** To do **
Stop after the line that contains "SRK Music की भोजपुरी फिल्मों की JioHotstar पर"; until then, restate each line of the entries word for word from the very first.

──────────

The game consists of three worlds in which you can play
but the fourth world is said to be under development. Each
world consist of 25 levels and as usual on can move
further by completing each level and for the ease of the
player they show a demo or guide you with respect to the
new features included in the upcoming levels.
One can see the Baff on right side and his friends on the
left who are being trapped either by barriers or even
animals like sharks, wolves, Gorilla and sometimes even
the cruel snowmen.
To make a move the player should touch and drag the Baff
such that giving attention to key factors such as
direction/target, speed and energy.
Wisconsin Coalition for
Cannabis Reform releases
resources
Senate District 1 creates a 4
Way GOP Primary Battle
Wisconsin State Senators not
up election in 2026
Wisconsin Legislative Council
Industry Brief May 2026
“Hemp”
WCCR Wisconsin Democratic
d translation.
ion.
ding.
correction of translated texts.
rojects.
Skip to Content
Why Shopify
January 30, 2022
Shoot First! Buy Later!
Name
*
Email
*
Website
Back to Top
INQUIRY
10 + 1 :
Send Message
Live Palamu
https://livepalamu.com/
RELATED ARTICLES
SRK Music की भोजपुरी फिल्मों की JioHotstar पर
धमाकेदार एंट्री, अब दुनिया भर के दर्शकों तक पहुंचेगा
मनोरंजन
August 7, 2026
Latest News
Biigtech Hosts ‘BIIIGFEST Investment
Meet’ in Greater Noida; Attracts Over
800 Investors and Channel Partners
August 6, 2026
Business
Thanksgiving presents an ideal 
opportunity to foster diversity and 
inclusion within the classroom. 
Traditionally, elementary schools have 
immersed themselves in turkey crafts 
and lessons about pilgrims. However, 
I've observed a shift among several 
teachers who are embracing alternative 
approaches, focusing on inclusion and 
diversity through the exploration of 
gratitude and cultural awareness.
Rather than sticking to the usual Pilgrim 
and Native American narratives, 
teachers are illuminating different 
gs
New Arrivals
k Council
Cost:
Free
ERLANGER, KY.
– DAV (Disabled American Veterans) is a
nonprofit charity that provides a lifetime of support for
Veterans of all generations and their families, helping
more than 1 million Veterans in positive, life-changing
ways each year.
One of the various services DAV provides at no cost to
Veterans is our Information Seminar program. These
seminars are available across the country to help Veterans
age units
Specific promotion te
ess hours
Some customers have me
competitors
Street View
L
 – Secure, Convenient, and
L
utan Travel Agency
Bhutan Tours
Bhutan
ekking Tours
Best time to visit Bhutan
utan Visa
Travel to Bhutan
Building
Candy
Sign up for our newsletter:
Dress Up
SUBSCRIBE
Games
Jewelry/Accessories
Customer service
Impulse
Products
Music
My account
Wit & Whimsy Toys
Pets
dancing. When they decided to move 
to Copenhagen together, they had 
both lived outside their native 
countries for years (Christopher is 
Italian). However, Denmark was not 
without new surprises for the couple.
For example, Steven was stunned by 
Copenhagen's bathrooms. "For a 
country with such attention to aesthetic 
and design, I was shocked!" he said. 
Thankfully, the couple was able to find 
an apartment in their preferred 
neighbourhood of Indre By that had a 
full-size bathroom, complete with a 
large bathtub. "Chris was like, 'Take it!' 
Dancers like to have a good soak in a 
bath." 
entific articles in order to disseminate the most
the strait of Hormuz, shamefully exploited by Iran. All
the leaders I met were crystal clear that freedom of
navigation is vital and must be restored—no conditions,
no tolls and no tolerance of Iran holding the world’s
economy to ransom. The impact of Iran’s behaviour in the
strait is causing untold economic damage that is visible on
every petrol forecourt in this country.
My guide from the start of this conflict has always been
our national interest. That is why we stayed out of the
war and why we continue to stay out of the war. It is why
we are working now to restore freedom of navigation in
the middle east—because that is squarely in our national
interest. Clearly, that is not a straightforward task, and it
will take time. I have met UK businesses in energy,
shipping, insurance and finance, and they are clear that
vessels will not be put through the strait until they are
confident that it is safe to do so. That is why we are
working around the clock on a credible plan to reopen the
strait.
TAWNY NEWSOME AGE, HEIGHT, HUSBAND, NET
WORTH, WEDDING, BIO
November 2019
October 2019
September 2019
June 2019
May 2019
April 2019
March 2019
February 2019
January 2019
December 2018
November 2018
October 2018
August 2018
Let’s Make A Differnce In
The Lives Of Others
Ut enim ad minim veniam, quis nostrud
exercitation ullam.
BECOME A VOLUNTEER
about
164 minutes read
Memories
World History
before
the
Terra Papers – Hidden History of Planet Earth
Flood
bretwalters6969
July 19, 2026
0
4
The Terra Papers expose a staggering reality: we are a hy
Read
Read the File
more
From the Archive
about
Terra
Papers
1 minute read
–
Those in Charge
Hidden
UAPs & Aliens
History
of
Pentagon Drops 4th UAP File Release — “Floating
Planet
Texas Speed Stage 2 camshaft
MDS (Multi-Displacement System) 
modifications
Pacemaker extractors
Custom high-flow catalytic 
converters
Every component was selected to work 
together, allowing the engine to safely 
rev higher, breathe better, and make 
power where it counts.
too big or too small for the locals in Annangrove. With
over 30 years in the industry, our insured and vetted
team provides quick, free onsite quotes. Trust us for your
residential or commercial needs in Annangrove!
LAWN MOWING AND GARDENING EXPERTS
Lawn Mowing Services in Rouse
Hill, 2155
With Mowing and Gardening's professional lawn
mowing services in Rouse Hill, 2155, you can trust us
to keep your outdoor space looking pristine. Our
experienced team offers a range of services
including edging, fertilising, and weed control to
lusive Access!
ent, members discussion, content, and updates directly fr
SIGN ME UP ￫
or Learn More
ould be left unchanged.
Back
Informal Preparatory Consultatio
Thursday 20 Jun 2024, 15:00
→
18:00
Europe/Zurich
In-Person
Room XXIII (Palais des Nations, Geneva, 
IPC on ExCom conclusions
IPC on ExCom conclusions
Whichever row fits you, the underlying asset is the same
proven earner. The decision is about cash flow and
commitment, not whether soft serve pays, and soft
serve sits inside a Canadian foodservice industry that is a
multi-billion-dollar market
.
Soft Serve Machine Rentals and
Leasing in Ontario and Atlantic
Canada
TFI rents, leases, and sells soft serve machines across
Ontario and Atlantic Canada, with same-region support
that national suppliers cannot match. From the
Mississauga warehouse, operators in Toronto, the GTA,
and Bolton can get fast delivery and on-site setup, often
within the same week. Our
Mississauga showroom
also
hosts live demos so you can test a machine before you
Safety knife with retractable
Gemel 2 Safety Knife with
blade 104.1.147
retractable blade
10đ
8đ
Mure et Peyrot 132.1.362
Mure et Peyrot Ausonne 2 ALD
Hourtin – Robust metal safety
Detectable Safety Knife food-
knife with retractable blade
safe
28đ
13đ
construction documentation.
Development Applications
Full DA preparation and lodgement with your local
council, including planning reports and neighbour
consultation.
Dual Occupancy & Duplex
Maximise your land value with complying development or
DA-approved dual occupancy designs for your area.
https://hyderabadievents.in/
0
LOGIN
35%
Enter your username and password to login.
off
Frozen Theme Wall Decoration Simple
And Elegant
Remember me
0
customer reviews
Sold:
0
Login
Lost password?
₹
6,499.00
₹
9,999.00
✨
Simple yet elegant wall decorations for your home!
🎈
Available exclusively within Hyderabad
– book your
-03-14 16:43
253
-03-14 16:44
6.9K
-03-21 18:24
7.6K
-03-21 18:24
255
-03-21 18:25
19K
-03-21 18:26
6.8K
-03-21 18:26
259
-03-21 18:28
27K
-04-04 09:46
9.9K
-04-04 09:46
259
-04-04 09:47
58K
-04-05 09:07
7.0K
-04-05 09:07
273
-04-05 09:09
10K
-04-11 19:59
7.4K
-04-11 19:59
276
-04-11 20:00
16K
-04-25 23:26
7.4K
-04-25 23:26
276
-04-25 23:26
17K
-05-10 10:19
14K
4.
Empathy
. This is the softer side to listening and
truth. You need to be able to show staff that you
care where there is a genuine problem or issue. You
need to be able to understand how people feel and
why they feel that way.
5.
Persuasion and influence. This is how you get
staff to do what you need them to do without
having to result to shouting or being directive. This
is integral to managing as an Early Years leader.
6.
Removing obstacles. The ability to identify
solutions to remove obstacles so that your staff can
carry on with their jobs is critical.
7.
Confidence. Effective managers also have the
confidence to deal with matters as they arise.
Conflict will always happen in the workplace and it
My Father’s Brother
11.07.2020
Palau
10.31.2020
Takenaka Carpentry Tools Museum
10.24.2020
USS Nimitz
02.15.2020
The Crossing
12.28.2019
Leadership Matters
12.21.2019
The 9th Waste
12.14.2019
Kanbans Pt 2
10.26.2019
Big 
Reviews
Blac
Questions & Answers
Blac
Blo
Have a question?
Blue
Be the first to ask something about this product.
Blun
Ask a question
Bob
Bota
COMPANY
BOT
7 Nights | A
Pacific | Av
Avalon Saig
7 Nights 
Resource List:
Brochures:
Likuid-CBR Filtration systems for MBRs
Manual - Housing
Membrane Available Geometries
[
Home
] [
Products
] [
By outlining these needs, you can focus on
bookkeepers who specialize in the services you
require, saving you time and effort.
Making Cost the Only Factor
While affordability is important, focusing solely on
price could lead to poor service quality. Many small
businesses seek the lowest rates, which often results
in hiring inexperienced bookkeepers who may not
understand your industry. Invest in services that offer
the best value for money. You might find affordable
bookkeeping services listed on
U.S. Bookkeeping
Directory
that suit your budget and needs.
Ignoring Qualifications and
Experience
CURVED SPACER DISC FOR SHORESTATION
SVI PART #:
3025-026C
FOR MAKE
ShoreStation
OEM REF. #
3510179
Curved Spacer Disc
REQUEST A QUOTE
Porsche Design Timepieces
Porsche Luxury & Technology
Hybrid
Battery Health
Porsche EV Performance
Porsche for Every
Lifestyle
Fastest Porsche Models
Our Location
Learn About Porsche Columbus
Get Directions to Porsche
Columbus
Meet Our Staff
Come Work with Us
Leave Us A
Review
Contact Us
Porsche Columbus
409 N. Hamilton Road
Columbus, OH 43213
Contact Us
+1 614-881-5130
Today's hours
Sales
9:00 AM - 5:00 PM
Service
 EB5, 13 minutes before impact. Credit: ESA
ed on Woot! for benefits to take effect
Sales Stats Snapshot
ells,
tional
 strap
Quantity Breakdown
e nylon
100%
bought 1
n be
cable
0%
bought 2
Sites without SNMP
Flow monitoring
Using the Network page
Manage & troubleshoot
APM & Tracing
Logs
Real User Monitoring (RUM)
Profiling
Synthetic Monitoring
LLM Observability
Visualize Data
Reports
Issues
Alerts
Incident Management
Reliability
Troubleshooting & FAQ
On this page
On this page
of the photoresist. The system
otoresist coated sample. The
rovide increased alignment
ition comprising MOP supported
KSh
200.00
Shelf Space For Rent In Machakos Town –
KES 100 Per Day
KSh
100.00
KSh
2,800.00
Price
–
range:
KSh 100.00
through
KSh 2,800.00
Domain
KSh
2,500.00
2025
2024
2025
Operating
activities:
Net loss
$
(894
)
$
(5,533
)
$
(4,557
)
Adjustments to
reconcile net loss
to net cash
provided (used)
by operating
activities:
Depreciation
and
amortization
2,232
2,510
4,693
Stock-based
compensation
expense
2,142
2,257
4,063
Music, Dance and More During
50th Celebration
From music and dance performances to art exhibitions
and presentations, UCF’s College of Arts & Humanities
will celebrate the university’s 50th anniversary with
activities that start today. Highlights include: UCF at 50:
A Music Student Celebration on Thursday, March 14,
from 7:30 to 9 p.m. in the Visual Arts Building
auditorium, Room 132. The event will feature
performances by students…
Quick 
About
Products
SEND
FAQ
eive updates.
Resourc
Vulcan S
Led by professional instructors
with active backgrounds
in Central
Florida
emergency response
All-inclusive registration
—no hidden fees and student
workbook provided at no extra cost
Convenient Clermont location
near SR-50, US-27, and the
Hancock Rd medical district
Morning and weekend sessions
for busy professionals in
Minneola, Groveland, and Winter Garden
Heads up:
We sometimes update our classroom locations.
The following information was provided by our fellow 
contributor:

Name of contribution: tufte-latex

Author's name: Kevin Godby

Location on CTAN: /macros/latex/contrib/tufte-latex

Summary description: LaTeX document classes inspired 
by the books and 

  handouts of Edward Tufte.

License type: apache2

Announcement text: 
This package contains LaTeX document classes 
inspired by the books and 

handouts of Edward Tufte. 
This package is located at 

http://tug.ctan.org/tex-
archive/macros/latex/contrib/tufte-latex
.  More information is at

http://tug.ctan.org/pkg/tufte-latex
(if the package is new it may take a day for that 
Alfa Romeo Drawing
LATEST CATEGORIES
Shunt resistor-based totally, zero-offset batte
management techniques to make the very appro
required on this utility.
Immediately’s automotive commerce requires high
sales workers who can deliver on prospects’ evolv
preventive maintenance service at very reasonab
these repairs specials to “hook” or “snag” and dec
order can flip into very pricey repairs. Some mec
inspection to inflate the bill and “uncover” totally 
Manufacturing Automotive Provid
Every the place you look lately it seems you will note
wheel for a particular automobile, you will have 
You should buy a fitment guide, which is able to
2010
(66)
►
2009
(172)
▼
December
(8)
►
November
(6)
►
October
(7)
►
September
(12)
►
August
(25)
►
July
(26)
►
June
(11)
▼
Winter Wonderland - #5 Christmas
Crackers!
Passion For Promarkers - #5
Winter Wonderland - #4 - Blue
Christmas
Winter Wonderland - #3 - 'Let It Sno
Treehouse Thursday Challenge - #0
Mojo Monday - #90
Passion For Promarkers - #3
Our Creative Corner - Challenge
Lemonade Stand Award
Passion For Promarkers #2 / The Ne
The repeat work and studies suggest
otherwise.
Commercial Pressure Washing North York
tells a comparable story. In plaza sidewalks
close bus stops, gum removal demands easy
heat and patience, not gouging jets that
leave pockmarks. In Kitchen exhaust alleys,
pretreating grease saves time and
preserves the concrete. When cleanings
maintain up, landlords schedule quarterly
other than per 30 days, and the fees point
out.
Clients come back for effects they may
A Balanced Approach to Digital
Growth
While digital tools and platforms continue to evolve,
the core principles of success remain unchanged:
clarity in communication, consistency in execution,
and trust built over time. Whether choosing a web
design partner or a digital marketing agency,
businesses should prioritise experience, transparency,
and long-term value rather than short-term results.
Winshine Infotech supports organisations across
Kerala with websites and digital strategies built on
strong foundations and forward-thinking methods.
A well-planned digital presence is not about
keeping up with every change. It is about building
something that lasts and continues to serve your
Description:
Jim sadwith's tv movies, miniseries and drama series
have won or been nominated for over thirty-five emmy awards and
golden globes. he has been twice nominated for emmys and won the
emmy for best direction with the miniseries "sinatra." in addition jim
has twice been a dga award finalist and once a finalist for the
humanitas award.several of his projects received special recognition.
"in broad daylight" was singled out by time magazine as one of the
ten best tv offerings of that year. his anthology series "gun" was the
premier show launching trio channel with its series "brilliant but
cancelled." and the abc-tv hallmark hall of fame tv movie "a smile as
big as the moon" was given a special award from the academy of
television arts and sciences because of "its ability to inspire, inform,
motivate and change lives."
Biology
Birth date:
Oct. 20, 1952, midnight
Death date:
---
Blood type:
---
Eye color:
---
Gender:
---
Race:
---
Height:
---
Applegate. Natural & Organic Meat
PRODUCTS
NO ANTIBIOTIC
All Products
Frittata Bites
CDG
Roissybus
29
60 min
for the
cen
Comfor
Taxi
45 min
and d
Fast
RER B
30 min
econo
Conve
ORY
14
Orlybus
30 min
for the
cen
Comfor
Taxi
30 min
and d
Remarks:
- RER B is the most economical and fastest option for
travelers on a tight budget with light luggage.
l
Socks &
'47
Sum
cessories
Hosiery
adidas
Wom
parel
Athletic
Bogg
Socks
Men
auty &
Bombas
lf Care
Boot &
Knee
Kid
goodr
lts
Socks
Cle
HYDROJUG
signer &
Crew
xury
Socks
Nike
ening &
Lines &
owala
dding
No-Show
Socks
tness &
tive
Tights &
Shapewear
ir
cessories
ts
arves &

──────────

** Task response **
The game consists of three worlds in which you can play
but the fourth world is said to be under development. Each
world consist of 25 levels and as usual on can move
further by completing each level and for the ease of the
player they show a demo or guide you with respect to the
new features included in the upcoming levels.
One can see the Baff on right side and his friends on the
left who are being trapped either by barriers or even
animals like sharks, wolves, Gorilla and sometimes even
the cruel snowmen.
To make a move the player should touch and drag the Baff
such that giving attention to key factors such as
direction/target, speed and energy.
Wisconsin Coalition for
Cannabis Reform releases
resources
Senate District 1 creates a 4
Way GOP Primary Battle
Wisconsin State Senators not
up election in 2026
Wisconsin Legislative Council
Industry Brief May 2026
“Hemp”
WCCR Wisconsin Democratic
d translation.
ion.
ding.
correction of translated texts.
rojects.
Skip to Content
Why Shopify
January 30, 2022
Shoot First! Buy Later!
Name
*
Email
*
Website
Back to Top
INQUIRY
10 + 1 :
Send Message
Live Palamu
https://livepalamu.com/
RELATED ARTICLES
SRK Music की भोजपुरी फिल्मों की JioHotstar पर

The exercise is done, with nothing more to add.